Since the initial application process is apparently a continual, perpetual, ongoing thing, there's no line no waiting. When there's enough to warrant a test, the date is set and the process starts to gel. 

Most jobs it's more immediate... "HELP WANTED" (NOW!!!)

As for the man's attitude, well... look around. Self explainatory.


----------



## Celtic (Nov 19, 2007)

Soulstealer0 said:


> But the strange thing was, there was noone else there, just me and a guy in the basement....


 :blink:

Which local is that?


----------



## Soulstealer0 (Jun 13, 2009)

LawnGuyLandSparky said:


> Since the initial application process is apparently a continual, perpetual, ongoing thing, there's no line no waiting. When there's enough to warrant a test, the date is set and the process starts to gel.
> 
> Most jobs it's more immediate... "HELP WANTED" (NOW!!!)
> 
> As for the man's attitude, well... look around. Self explainatory.

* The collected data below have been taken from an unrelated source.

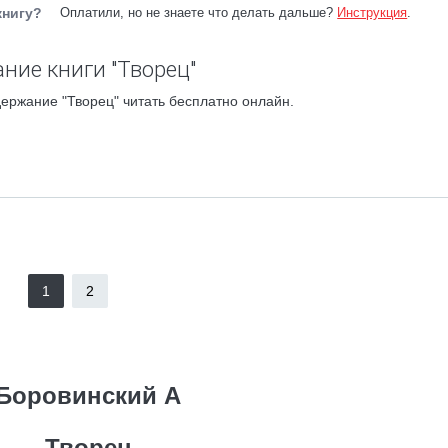
книгу?
Оплатили, но не знаете что делать дальше?
Инструкция
.
ние книги "Творец"
ержание "Творец" читать бесплатно онлайн.
1
2
Боровинский А
Творец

I dont want you to think I'm saying this dude had an "attitude" he was actually exceptionally informative and nice...... he just acted like noone was applying... lol


----------



## Soulstealer0 (Jun 13, 2009)

duplicate


----------



## running dummy (Mar 19, 2009)

Soulstealer0 said:


> Thanks for the advice... I'm currently a computer science major with a 3.78 GPA


You need to pursue that for your job and not the apprenticeship.


----------



## Soulstealer0 (Jun 13, 2009)

running dummy said:


> You need to pursue that for your job and not the apprenticeship.


Actually I'm pursuing that for myself.... I made the decision almost 2 years ago to get my butt back in college and finish a degree... even if i get the apprenticeship or the world ends lol.... computer repair is something I fell into just being good at problem solving and growing up working with/on computers... my most recent job was offered to me when I was working as a mortgage rep a year ago.... unable to pay my bills when the bottom fell out.... I may not even finish the degree in compsci... electrical engineering has been on my mind for the past 6 months..... and right now I'm just finishing off my general ed courses Math/history/science/humanities that crap.... Although I have about 5 more math classes to take....if I stay compsci.. beyond calc 3 to finite and discreet mathematics..


----------



## ousoonerfan3 (Jun 29, 2008)

running dummy said:


> You need to pursue that for your job and not the apprenticeship.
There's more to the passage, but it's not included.